Badan Penanggulanan Bencana Daerah Provisi Jawa Timur mencari titik pembuatan sumur bor untuk mengantisipasi kekeringan yang terus berulang. Pembuatan sumur bor merupakan solusi jangka panjang agar warga tidak kesulitan mendapatkan air bersih saat musim kemarau.
Oleh
IQBAL BASYARI/AGNES SWETTA PANDIA
·2 menit baca
SURABAYA, KOMPAS – Badan Penanggulanan Bencana Daerah Provisi Jawa Timur mencari titik pembuatan sumur bor untuk mengantisipasi kekeringan yang terus berulang. Pembuatan sumur bor merupakan solusi jangka panjang agar warga tidak kesulitan mendapatkan air bersih saat musim kemarau.
Data DPBD Jatim mencatat, ada 28 kabupaten/kota yang mengalami kekeringan. Dari jumlah tersebut, 24 di antaranya masuk kategori kekeringan kritis. “Yang menetapkan status siaga darurat kekeringan ada 15 daerah. Dengan penetapan status ini, Pemprov Jatim bisa memberikan bantuan ke daerah tersebut,” kata Kepala Pelaksana BPBD Jatim Subhan Wahyudiono, Kamis (22/8/2019) di Surabaya.
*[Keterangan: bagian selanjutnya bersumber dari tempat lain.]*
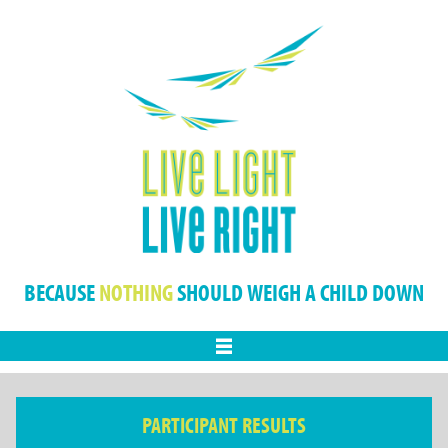
BECAUSE
NOTHING
SHOULD WEIGH A CHILD DOWN
Menu
PARTICIPANT RESULTS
“Kami memetakan lokasi-lokasi yang bisa dilakukan pengeboran karena tidak mudah mencari titik sumber air. Diperlukan bantuan dari Dinas Energi dan Sumber Daya Mineral untuk mencari lokasi yang sesuai,” kata Subhan.
Kekeringan kritis terjadi ketika suplai air kurang dari 10 liter per orang tiap hari dan jarak pengambilan air lebih dari tiga kilometer dari rumah. Kekeringan kritis itu melanda 556 desa di 180 kecamatan yang ada di 24 daerah. Dalam kondisi normal, kebutuhan air sebanyak 50 liter per orang setiap hari.
Subhan mengatakan, selama ini penanganan kekeringan dilakukan melalui pengiriman air bersih menggunakan truk. Pihaknya saat ini masih melakukan pembuatan sumur bor, embung, dan pemipaan sebagai solusi jangka panjang mengatasi kekeringan.
“Kami memetakan lokasi-lokasi yang bisa dilakukan pengeboran karena tidak mudah mencari titik sumber air. Diperlukan bantuan dari Dinas Energi dan Sumber Daya Mineral untuk mencari lokasi yang sesuai,” katanya.
Beberapa lokasi di Sampang, misalnya, sudah dilakukan pengeboran hingga kedalaman 70 meter, namun masih belum menemukan sumber air. Oleh sebab itu, penentuan titik pengeboran harus melibatkan Dinas ESDM karena diperlukan metode geolistrik untuk menentukan lokasi yang memiliki sumber air.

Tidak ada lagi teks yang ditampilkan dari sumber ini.